Die Kliniken Valens wünschten sich einen persönlichen, verlässlichen, kritikfähigen und gegenüber anderen Lieferanten toleranten Partner, erzählt mein Gastgeber. «Ich bin jetzt schon 30 Jahre in diesem Geschäft und habe alles gesehen. Ich schaue nicht nur auf den Preis», sagt Christian Böck. «Bei Pistor weiss ich, was ich habe. Die Firma hat viel Zeit in unser Projekt investiert; es ist ein Geben und Nehmen. Sie sind immer offen für Fragen, Ideen und Kritik und man kann sich auf die beschlossenen Abmachungen verlassen und muss nicht immer diskutieren.»

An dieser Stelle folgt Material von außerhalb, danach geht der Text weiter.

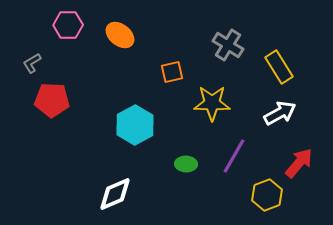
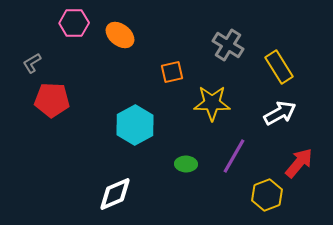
pink hexagon: moved 6 px right, 2 px up
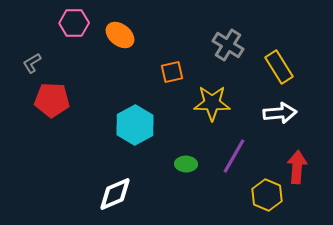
white arrow: rotated 24 degrees clockwise
red arrow: moved 2 px left, 4 px down; rotated 36 degrees counterclockwise
yellow hexagon: rotated 16 degrees counterclockwise
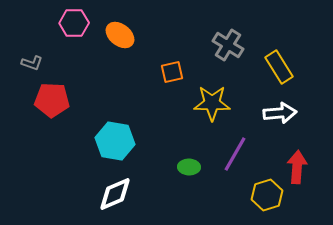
gray L-shape: rotated 130 degrees counterclockwise
cyan hexagon: moved 20 px left, 16 px down; rotated 21 degrees counterclockwise
purple line: moved 1 px right, 2 px up
green ellipse: moved 3 px right, 3 px down
yellow hexagon: rotated 20 degrees clockwise
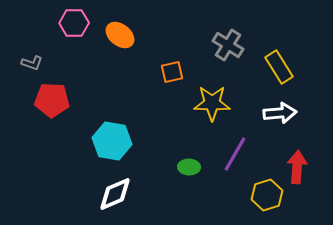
cyan hexagon: moved 3 px left
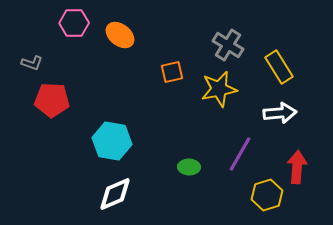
yellow star: moved 7 px right, 14 px up; rotated 12 degrees counterclockwise
purple line: moved 5 px right
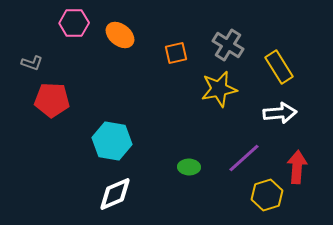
orange square: moved 4 px right, 19 px up
purple line: moved 4 px right, 4 px down; rotated 18 degrees clockwise
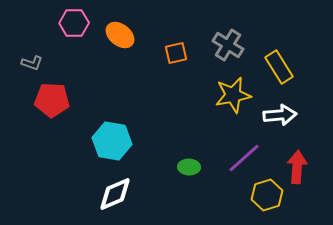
yellow star: moved 14 px right, 6 px down
white arrow: moved 2 px down
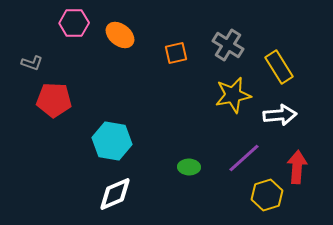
red pentagon: moved 2 px right
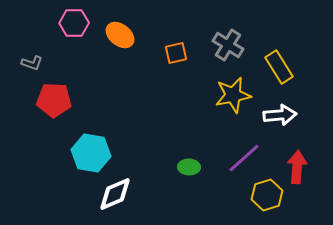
cyan hexagon: moved 21 px left, 12 px down
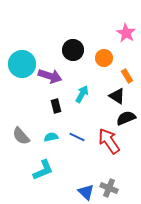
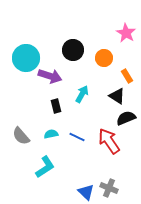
cyan circle: moved 4 px right, 6 px up
cyan semicircle: moved 3 px up
cyan L-shape: moved 2 px right, 3 px up; rotated 10 degrees counterclockwise
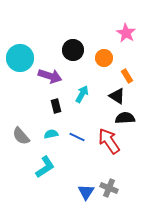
cyan circle: moved 6 px left
black semicircle: moved 1 px left; rotated 18 degrees clockwise
blue triangle: rotated 18 degrees clockwise
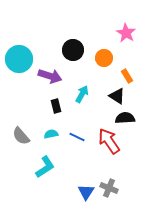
cyan circle: moved 1 px left, 1 px down
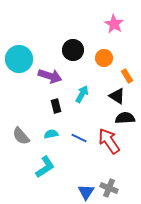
pink star: moved 12 px left, 9 px up
blue line: moved 2 px right, 1 px down
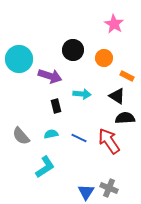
orange rectangle: rotated 32 degrees counterclockwise
cyan arrow: rotated 66 degrees clockwise
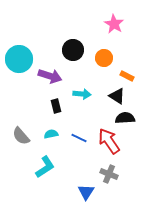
gray cross: moved 14 px up
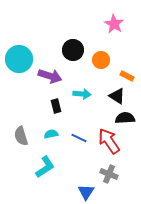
orange circle: moved 3 px left, 2 px down
gray semicircle: rotated 24 degrees clockwise
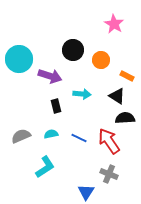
gray semicircle: rotated 84 degrees clockwise
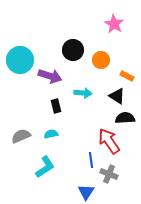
cyan circle: moved 1 px right, 1 px down
cyan arrow: moved 1 px right, 1 px up
blue line: moved 12 px right, 22 px down; rotated 56 degrees clockwise
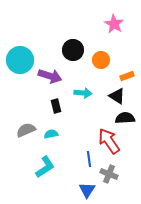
orange rectangle: rotated 48 degrees counterclockwise
gray semicircle: moved 5 px right, 6 px up
blue line: moved 2 px left, 1 px up
blue triangle: moved 1 px right, 2 px up
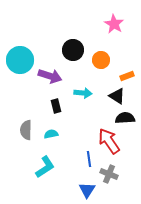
gray semicircle: rotated 66 degrees counterclockwise
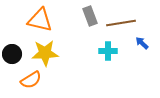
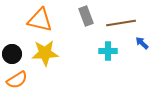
gray rectangle: moved 4 px left
orange semicircle: moved 14 px left
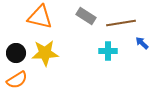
gray rectangle: rotated 36 degrees counterclockwise
orange triangle: moved 3 px up
black circle: moved 4 px right, 1 px up
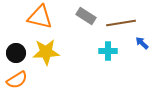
yellow star: moved 1 px right, 1 px up
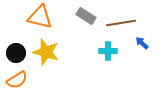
yellow star: rotated 20 degrees clockwise
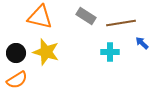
cyan cross: moved 2 px right, 1 px down
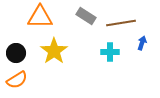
orange triangle: rotated 12 degrees counterclockwise
blue arrow: rotated 64 degrees clockwise
yellow star: moved 8 px right, 1 px up; rotated 20 degrees clockwise
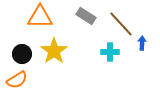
brown line: moved 1 px down; rotated 56 degrees clockwise
blue arrow: rotated 16 degrees counterclockwise
black circle: moved 6 px right, 1 px down
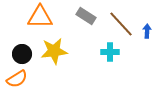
blue arrow: moved 5 px right, 12 px up
yellow star: rotated 28 degrees clockwise
orange semicircle: moved 1 px up
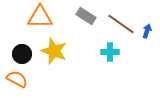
brown line: rotated 12 degrees counterclockwise
blue arrow: rotated 16 degrees clockwise
yellow star: rotated 28 degrees clockwise
orange semicircle: rotated 120 degrees counterclockwise
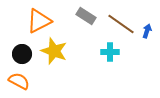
orange triangle: moved 1 px left, 4 px down; rotated 28 degrees counterclockwise
orange semicircle: moved 2 px right, 2 px down
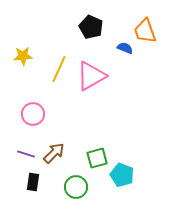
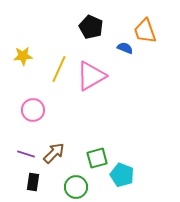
pink circle: moved 4 px up
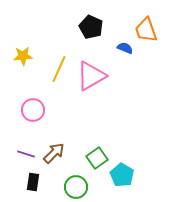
orange trapezoid: moved 1 px right, 1 px up
green square: rotated 20 degrees counterclockwise
cyan pentagon: rotated 10 degrees clockwise
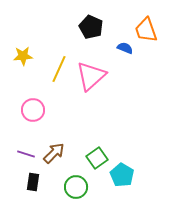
pink triangle: rotated 12 degrees counterclockwise
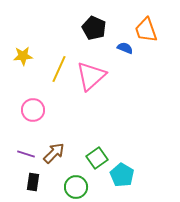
black pentagon: moved 3 px right, 1 px down
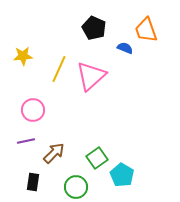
purple line: moved 13 px up; rotated 30 degrees counterclockwise
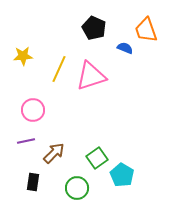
pink triangle: rotated 24 degrees clockwise
green circle: moved 1 px right, 1 px down
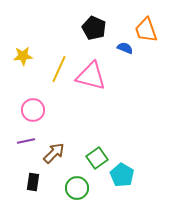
pink triangle: rotated 32 degrees clockwise
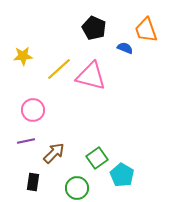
yellow line: rotated 24 degrees clockwise
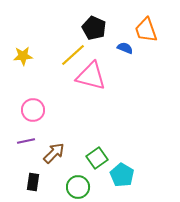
yellow line: moved 14 px right, 14 px up
green circle: moved 1 px right, 1 px up
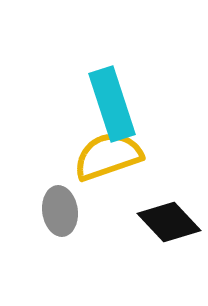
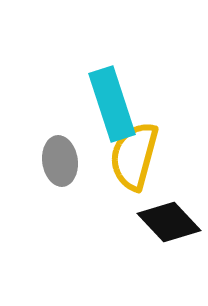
yellow semicircle: moved 26 px right; rotated 56 degrees counterclockwise
gray ellipse: moved 50 px up
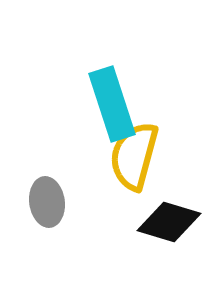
gray ellipse: moved 13 px left, 41 px down
black diamond: rotated 30 degrees counterclockwise
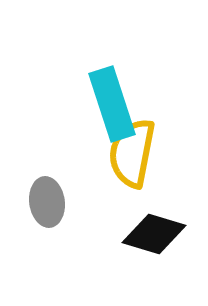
yellow semicircle: moved 2 px left, 3 px up; rotated 4 degrees counterclockwise
black diamond: moved 15 px left, 12 px down
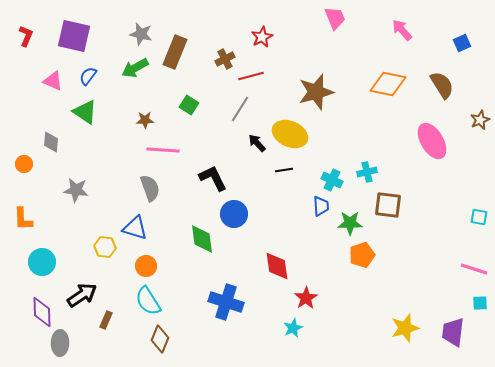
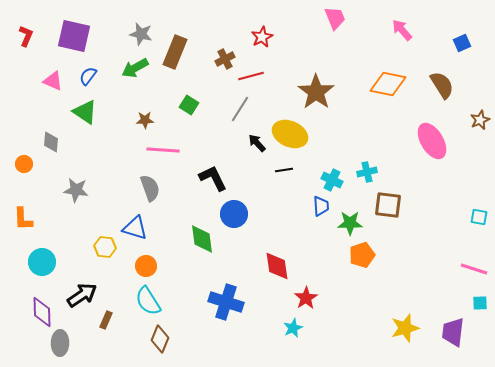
brown star at (316, 92): rotated 21 degrees counterclockwise
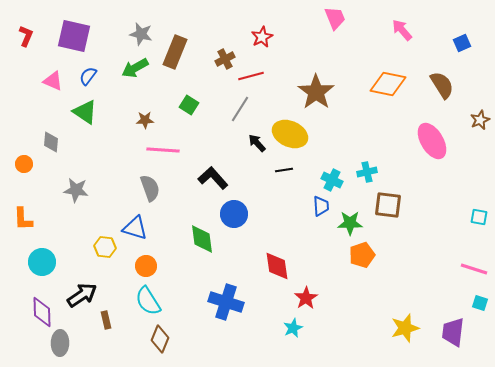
black L-shape at (213, 178): rotated 16 degrees counterclockwise
cyan square at (480, 303): rotated 21 degrees clockwise
brown rectangle at (106, 320): rotated 36 degrees counterclockwise
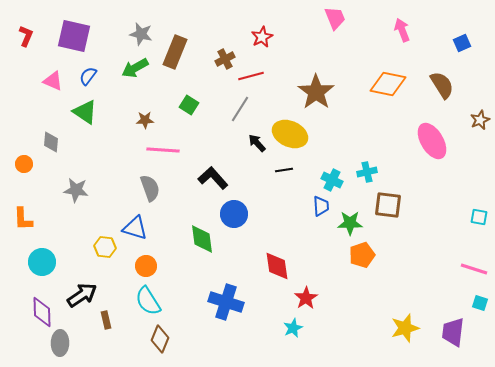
pink arrow at (402, 30): rotated 20 degrees clockwise
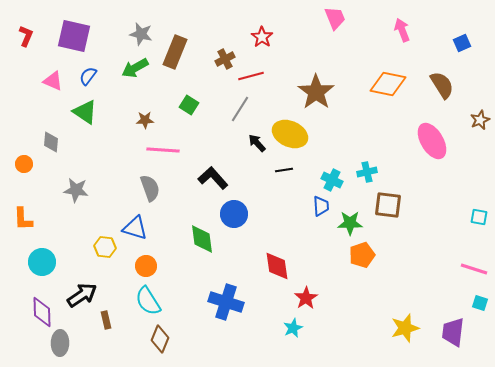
red star at (262, 37): rotated 10 degrees counterclockwise
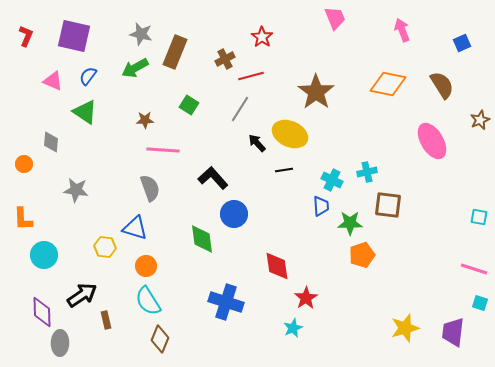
cyan circle at (42, 262): moved 2 px right, 7 px up
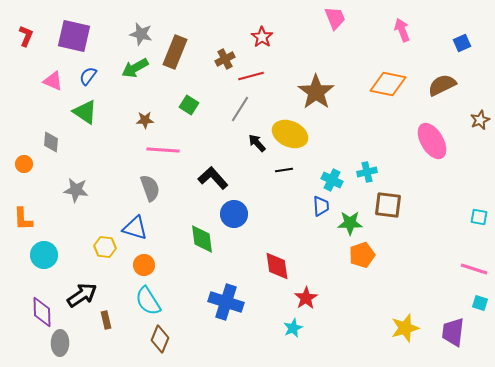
brown semicircle at (442, 85): rotated 84 degrees counterclockwise
orange circle at (146, 266): moved 2 px left, 1 px up
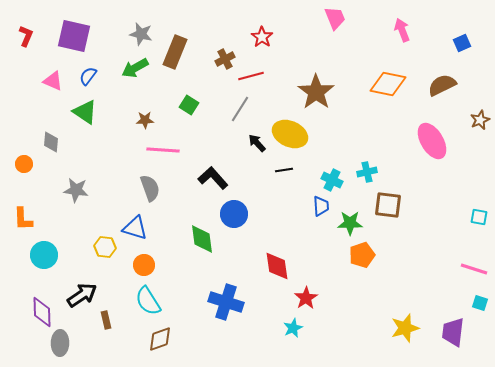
brown diamond at (160, 339): rotated 48 degrees clockwise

EDI: Eine Minute statt 3-4 Stunden
Bevor das Digitalisierungsprojekt mit Pistor kam, waren die Bestellvorgänge bei den Kliniken Valens höchst mühsam. «Eine Bestellung vorzubereiten, dauerte 3-4 Stunden – wir mussten Artikel suchen, Papiere von Hand kopieren, Bestellvorgänge schriftlich dokumentieren und und und», berichtet Christian Böck. In den Lagerräumen des Rehazentrums schauen wir uns die jetzige Infrastruktur an. An Produkten und Regalen kleben Etiketten mit Codes, die Pistor zur Verfügung gestellt hat. Martha Brotzer zeigt, wie sie mit dem EDI-Bestellsystem vorgeht: «Ich prüfe den Bestand, und wenn etwas nachbestellt werden muss, scanne icden jeweiligen Code und kann die Bestellung direkt auslösen. Das dauert gerade mal eine Minute.»
Wir besichtigen den Wareneingang und den Weg zur Küche, den die bestellten Produkte jeweils donnerstags nehmen. Die Räume sind für Lieferanten mit Waren stellenweise nicht leicht zu durchqueren – doch die Pistor Chauffeure nehmen diesen Weg jedes Mal gerne auf sich und machen dabei gute Arbeit, meint Christian Böck. In der Küche wird vieles selbst gemacht und frisch zubereitet. Wie vielerorts spürt man derzeit in Valens den Fachkräftemangel. «Wir sind froh, dass wir unsere 150 Patienten zurzeit noch gut versorgen können. Man hat heutzutage einfach für vieles die Leute nicht mehr, und die Mengen und Anforderungen nehmen zu – da ist die Digitalisierung als Sparfaktor und Vereinfachung enorm wertvoll.»
Schneller, höher, weiter
Schliesslich stehen wir im Speisesaal, wo gerade die ersten Patientinnen und Patienten zum Mittagessen hereinkommen. Sie befinden sich in den unterschiedlichsten Gesundheitszuständen und haben entsprechend unterschiedlichste Bedürfnisse, was die Nahrung anbelangt: Manche leiden an Dysphagie und brauchen pürierte Kost, andere haben Unverträglichkeiten oder bestimmte Diätpläne, wieder andere nehmen nur eine halbe Portion. Es wurden bereits Vorkehrungen dafür getroffen, dass die Patienten künftig mit Tablets digital bestellen können. Und das sind nicht die einzigen Zukunftspläne der Kliniken Valens: «Wir wollen zum Beispiel auch einen digitalen Menüplan einführen, aus dem sich direkt die für die Menüs benötigten Zutaten bestellen lassen», schwärmt Christian Böck. «Da liesse sich dann im Pistor Shop auch gleich zum Beispiel nach Allergenen oder grätenarmen Fischprodukten filtern.»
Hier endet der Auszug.